Thousands, then tens of thousands, sometimes more. What I observed in practice: - Standard SQL databases usually cap out around ~1,000–1,600 columns.
- Columnar formats like Parquet can handle width, but typically require Spark or Python pipelines.
- OLAP engines are fast, but tend to assume relatively narrow schemas.
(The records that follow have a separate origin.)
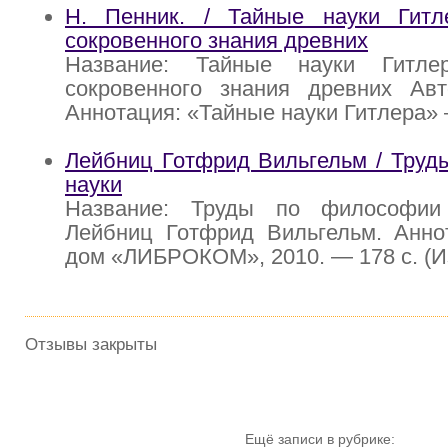
Н. Пенник. / Тайные науки Гитл
сокровенного знания древних
Название: Тайные науки Гитле
сокровенного знания древних Авт
Аннотация: «Тайные науки Гитлера»
Лейбниц Готфрид Вильгельм / Труд
науки
Название: Труды по философии 
Лейбниц Готфрид Вильгельм. Анно
дом «ЛИБРОКОМ», 2010. — 178 с. (И
Отзывы закрыты
Ещё записи в рубрике:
- Feature stores often work around this by exploding data into joins or multiple tables. At extreme width, metadata handling, query planning, and even SQL parsing become bottlenecks. I experimented with a different approach:
- no joins
- no transactions
- columns distributed instead of rows
- SELECT as the primary operation With this design, it’s possible to run native SQL selects on tables with hundreds of thousands to millions of columns, with predictable (sub-second) latency when accessing a subset of columns. On a small cluster (2 servers, AMD EPYC, 128 GB RAM each), rough numbers look like:
- creating a 1M-column table: ~6 minutes
- inserting a single column with 1M values: ~2 seconds
- selecting ~60 columns over ~5,000 rows: ~1 second I’m curious how others here approach ultra-wide datasets.
Have you seen architectures that work cleanly at this width without resorting to heavy ETL or complex joins? |
If you can drop the “distributed” part, then plug DuckDB (https://duckdb.org/) and query Parquet (out of the box) or Vortex (https://duckdb.org/docs/stable/core_extensions/vortex.html) with it.